*Your instructions*. Your copy must hold every line of the records word for word. It must hold no pictures.

*Supplied material*.

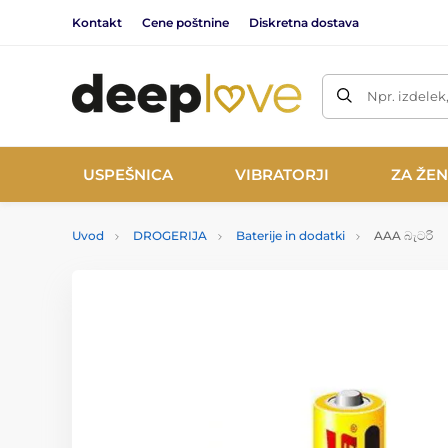
Kontakt
Cene poštnine
Diskretna dostava
Npr. izdelek
USPEŠNICA
VIBRATORJI
ZA ŽE
Uvod
DROGERIJA
Baterije in dodatki
AAA බැටරි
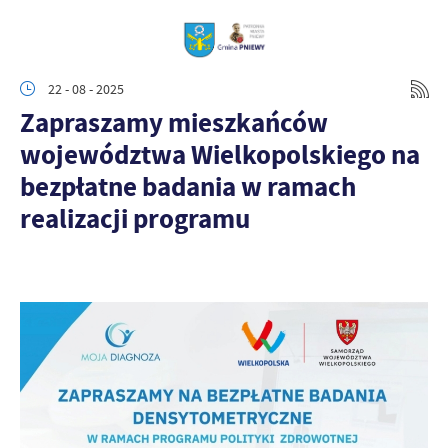
22 - 08 - 2025
Zapraszamy mieszkańców
województwa Wielkopolskiego na
bezpłatne badania w ramach
realizacji programu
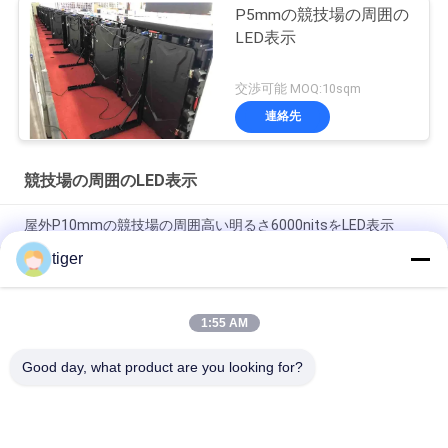
P5mmの競技場の周囲の
LED表示
交渉可能 MOQ:10sqm
連絡先
競技場の周囲のLED表示
屋外P10mmの競技場の周囲高い明るさ6000nitsをLED表示
tiger
SMD3528 P10屋外のLED表示6000nits高い明るさLEDスクリー
ン
1:55 AM
フットボールP10mmの競技場の周囲6000nits高い明るさをLED
表示
Good day, what product are you looking for?
人気カテゴリ
すべて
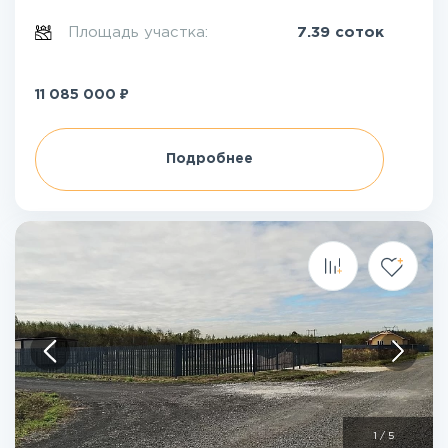
Площадь участка:
7.39 соток
₽
11 085 000
Подробнее
1
/
5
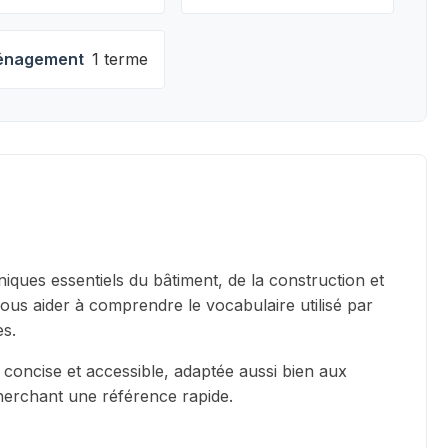
nagement
1 terme
iques essentiels du bâtiment, de la construction et
vous aider à comprendre le vocabulaire utilisé par
es.
 concise et accessible, adaptée aussi bien aux
cherchant une référence rapide.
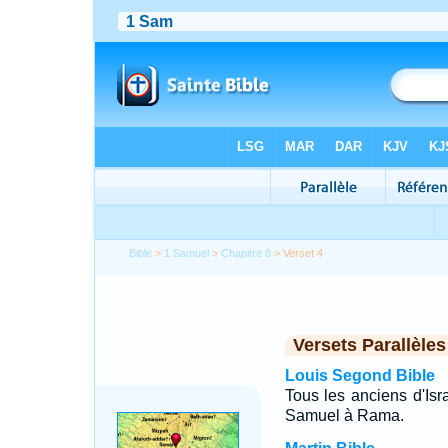
Bible
>
1 Samuel
>
Chapitre 8
> Verset 4
Versets Parallèles
Louis Segond Bible
Tous les anciens d'Isr
Samuel à Rama.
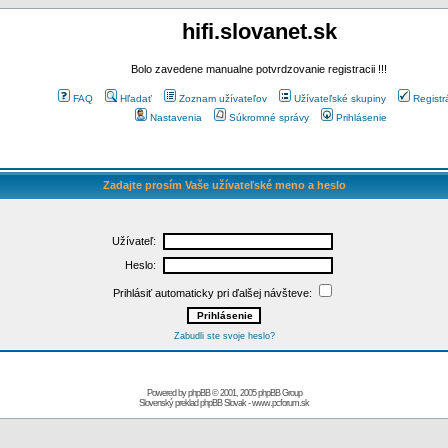
hifi.slovanet.sk
Bolo zavedene manualne potvrdzovanie registracii !!!
FAQ
Hľadať
Zoznam užívateľov
Užívateľské skupiny
Registr
Nastavenia
Súkromné správy
Prihlásenie
Zadajte prosím Vaše užívateľské meno a heslo
Užívateľ:
Heslo:
Prihlásiť automaticky pri ďalšej návšteve:
Zabudli ste svoje heslo?
Powered by
phpBB
© 2001, 2005 phpBB Group
Slovenský preklad
phpBB Slovak
-
www.pcforum.sk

*Written response*.
Kontakt
Cene poštnine
Diskretna dostava
Npr. izdelek
USPEŠNICA
VIBRATORJI
ZA ŽE
Uvod
DROGERIJA
Baterije in dodatki
AAA බැටරි
22 - 08 - 2025
Zapraszamy mieszkańców
województwa Wielkopolskiego na
bezpłatne badania w ramach
realizacji programu
P5mmの競技場の周囲の
LED表示
交渉可能 MOQ:10sqm
連絡先
競技場の周囲のLED表示
屋外P10mmの競技場の周囲高い明るさ6000nitsをLED表示
tiger
SMD3528 P10屋外のLED表示6000nits高い明るさLEDスクリー
ン
1:55 AM
フットボールP10mmの競技場の周囲6000nits高い明るさをLED
表示
Good day, what product are you looking for?
人気カテゴリ
すべて
Площадь участка:
7.39 соток
₽
11 085 000
Подробнее
1
/
5
nagement
1 terme
iques essentiels du bâtiment, de la construction et
vous aider à comprendre le vocabulaire utilisé par
es.
 concise et accessible, adaptée aussi bien aux
cherchant une référence rapide.
Bible
>
1 Samuel
>
Chapitre 8
> Verset 4
Versets Parallèles
Louis Segond Bible
Tous les anciens d'Isr
Samuel à Rama.
hifi.slovanet.sk
Bolo zavedene manualne potvrdzovanie registracii !!!
FAQ
Hľadať
Zoznam užívateľov
Užívateľské skupiny
Registr
Nastavenia
Súkromné správy
Prihlásenie
Zadajte prosím Vaše užívateľské meno a heslo
Užívateľ:
Heslo:
Prihlásiť automaticky pri ďalšej návšteve:
Zabudli ste svoje heslo?
Powered by
phpBB
© 2001, 2005 phpBB Group
Slovenský preklad
phpBB Slovak
-
www.pcforum.sk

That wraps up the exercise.